Treatment Allocation with Strategic Agents
This addresses the challenge of strategic manipulation in personalized treatment allocation, such as in marketing or pricing, which is an incremental advance in mechanism design for causal inference.
The paper tackles the problem of optimal treatment allocation when individuals can strategically modify their behavior to receive better treatments, showing that the optimal rule may involve randomization rather than deterministic allocation. It proposes a sequential Bayesian optimization experiment that converges to this optimal rule without parametric assumptions on strategic behavior.

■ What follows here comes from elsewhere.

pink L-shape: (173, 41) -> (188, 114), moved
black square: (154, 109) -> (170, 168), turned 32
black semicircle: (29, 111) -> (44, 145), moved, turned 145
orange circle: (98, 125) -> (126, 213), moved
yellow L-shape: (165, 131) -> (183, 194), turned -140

There is increasing interest in allocating treatments based on observed individual characteristics: examples include targeted marketing, individualized credit offers, and heterogeneous pricing. Treatment personalization introduces incentives for individuals to modify their behavior to obtain a better treatment. Strategic behavior shifts the joint distribution of covariates and potential outcomes. The optimal rule without strategic behavior allocates treatments only to those with a positive Conditional Average Treatment Effect. With strategic behavior, we show that the optimal rule can involve randomization, allocating treatments with less than 100% probability even to those who respond positively on average to the treatment. We propose a sequential experiment based on Bayesian Optimization that converges to the optimal treatment rule without parametric assumptions on individual strategic behavior.